Hux can neither confirm nor deny, so he raises an eyebrow. "Anything else?"  
  
"I know you need users of the dark side of the Force. That's why I'm here." Oh, good. A religious fanatic.  
  
"We certainly appreciate that," Hux says, blase.  
  
"And I know you're going to bring freedom to the Galaxy."  
  
"Freedom." Hux lets his lip curl, just a little. "That's an interesting choice of term." And a suspicious one - Solo certainly didn't get it from any official Order sources. But then again, who knows what Snoke's said to entice him?  
  
"Freedom from the Republic, I mean," the young man caveats. His hands have relaxed slightly, and his eyes pore over Hux's face. It's unsettling.  
  
"That's nearer the mark." Hux shrugs, then stands and heads for the duranium cabinet in the corner of the office. He presses his thumb to the bioreader, and it hisses open. "We'll get you some unclassified reading materials in the meantime."  
  
He pilfers through a couple of files before extracting three sheets of flimsiplast, then returns to his seat and shoves them across the desk at Ren.

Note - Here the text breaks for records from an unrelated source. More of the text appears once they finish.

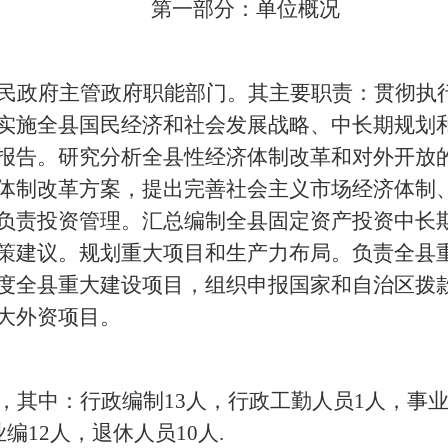
第一部分：单位概况
民政府主管政府职能部门。其主要职责：贯彻执
实施全县国民经济和社会发展战略、中长期规划
报告。研究分析全县性经济体制改革和对外开放
体制改革方案，提出完善社会主义市场经济体制
负责投资管理。汇总编制全县固定资产投资中长
策建议。规划重大项目和生产力布局。负责全县
度全县重大建设项目，组织申报国家和自治区拨
大外资项目。
其中：行政编制13人，行政工勤人员1人，事业
编12人，退休人员10人.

Ren's barely perused them before: "You're giving me a bunch of propaganda I could have found on the HoloNet?"  
  
"Clearly you _didn't_ find it."  
  
"This isn't what Snoke had in mind." Ren's voice rises. "He wouldn't want you to throw some flimsi at me like a schoolboy. This is _degrading_ . I'm--"  
  
"The Supreme Leader’s apprentice." Hux snorts. "I'm aware. My protocols still stand."  
  
"You won't even give me a fucking datapad."  
  
"I can't give you access to any secure systems before Snoke's confirmed that the 'Kylo Ren' he sent me for is actually Leia Organa's son." Hux gestures with his left hand, his right back on the blaster. "What do you need a datapad for, anyway? How can I know you won't send your Republic contacts this ship's location and any information you've acquired on its features, Ben Solo?"  
  
"Because I don't have any fucking Republic contacts - and that isn't my fucking name!" Ren leaps up, eyes blazing, hand scrabbling at his side, clearly fumbling for a nonexistent weapon.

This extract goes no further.